Have students research impressionism, abstraction, and expressionism. Place these styles on a timeline and then on a map according to where they first became popular. Find paintings in each style and discuss.
After showing the video segment, ask students which paintings they liked the best and why. Have them write an essay on their artist of choice and find two additional artworks from their artist that was not shown on the video. Have students analyze these works of art.
Use the section with Sheldon Tapley and the Cezanne work to introduce or study still life. Compare the Cezanne still life and Tapley’s analysis with Martin Rollins’ analysis of the Claesz still life in the segment “How to Respond to a Work of Art.”
This video excerpt is from the KETs series Looking at Painting. The three one-hour programs in this art appreciation series explore the genres of realism, expressionism, and abstraction through the work and comments of 14 accomplished artists from across Kentucky and through examining their works as well as those of other artists. Each program features fascinating visits to the artists’ studios and to three art museums to see hundreds of paintings by both contemporary Kentucky painters and Old Masters. In each program, artists discuss origins (why they became artists), process (how they work), ideas (what ideas inform their work), and touchstones (works they like by other artists).
Painter Sheldon Tapley discusses a work by Paul Cezanne. Cezanne (1839-1906) was one of the greatest of the post-impressionists. His works were influential in the development of many 20th century artists and art movements, especially Cubism. His art, misunderstood and discredited by the public while he was alive, grew out of Impressionism, but eventually challenged the values of 19th century painting through his insistence on personal expression and on the integrity of the painting itself.

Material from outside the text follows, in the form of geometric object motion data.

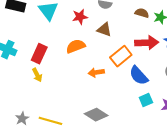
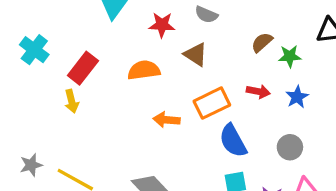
brown semicircle: (142, 13) -> (262, 42), turned -72
red arrow: (147, 43) -> (258, 91), size x0.6

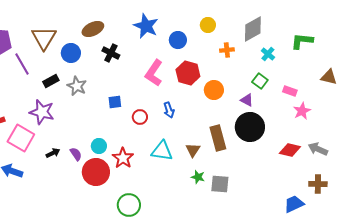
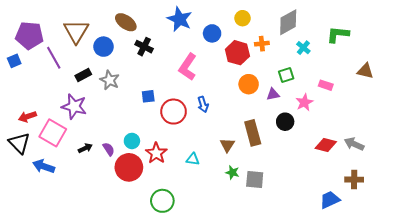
brown ellipse: (93, 29) -> (126, 22), turned 60
red hexagon: (188, 73) -> (237, 53), moved
green square: (260, 81) -> (286, 75), moved, turned 35
purple triangle: (247, 100) -> (273, 94), moved, turned -40
pink star: (302, 111) -> (304, 102), moved
red circle: (140, 117) -> (174, 112), size x1.6
black circle: (250, 127) -> (285, 122), size x0.6
cyan triangle: (162, 151) -> (193, 159), moved, size x0.6

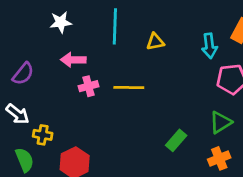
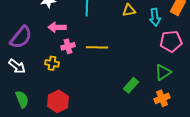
yellow triangle: (155, 42) -> (129, 10), moved
purple semicircle: (23, 74) -> (21, 37), size x1.4
yellow cross: (43, 135) -> (52, 63), moved

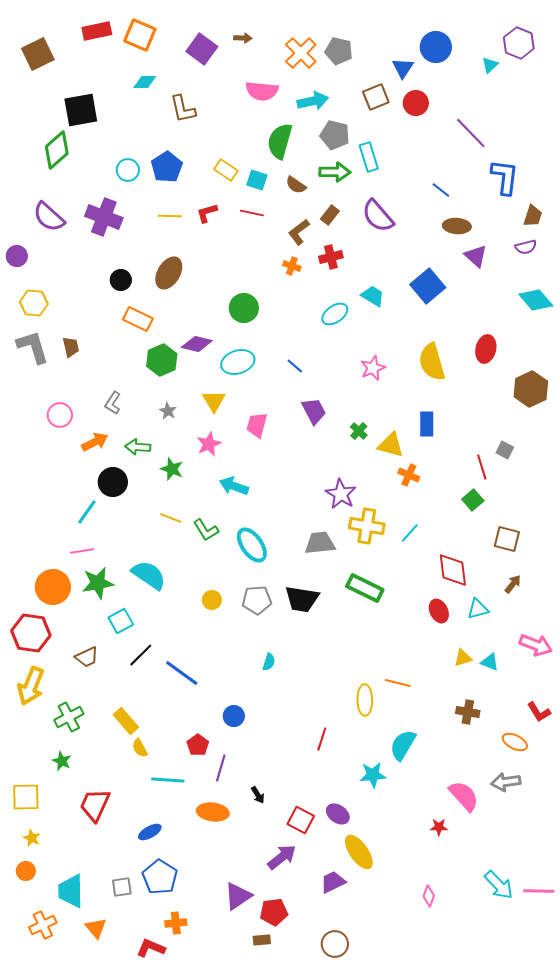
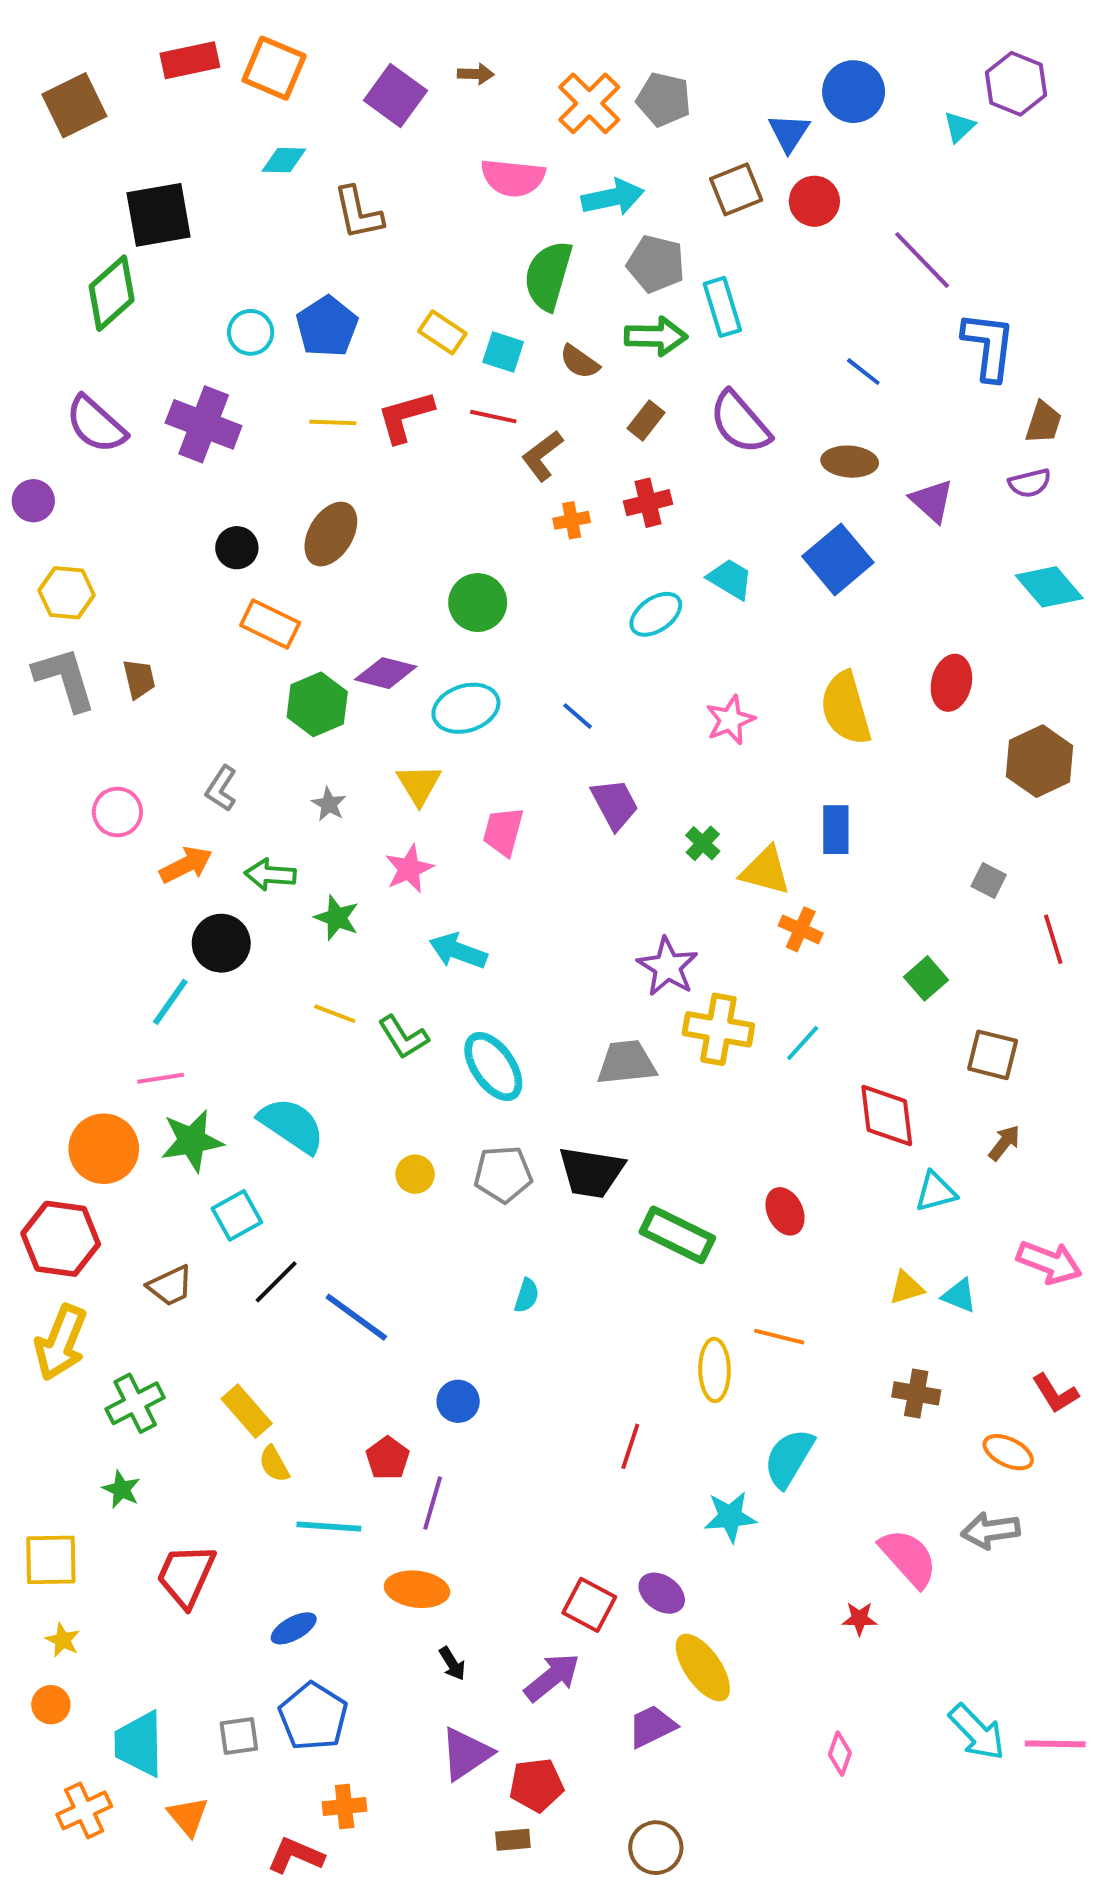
red L-shape: (207, 213) -> (405, 417), size x1.4
brown ellipse: (457, 226) -> (850, 462), moved
brown L-shape: (299, 232) -> (542, 456), moved
orange cross: (292, 266) -> (572, 520), turned -30
red line: (482, 467) -> (1053, 939), moved
green rectangle: (365, 588) -> (677, 1235), moved
red ellipse: (439, 611) -> (785, 1211), moved
black arrow: (258, 795) -> (452, 1664), moved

Painter Ann Tower talks about a portrait by Alice Neel (1900-1984). The purpose of Neel’s art was expressive. She painted portraits because she wanted to not because she wanted to make money. Neel painted portraits of people who appealed to her artistic sensibilities, and in this way, she is best understood as expressing herself through her portraits.
Museum curator Julien Robson and painter Robert Tharsing discuss work by Jackson Pollock. Pollock (1912-1956) was an influential American painter in the realm of abstract expressionism. He popularized the “drip style” of abstract painting.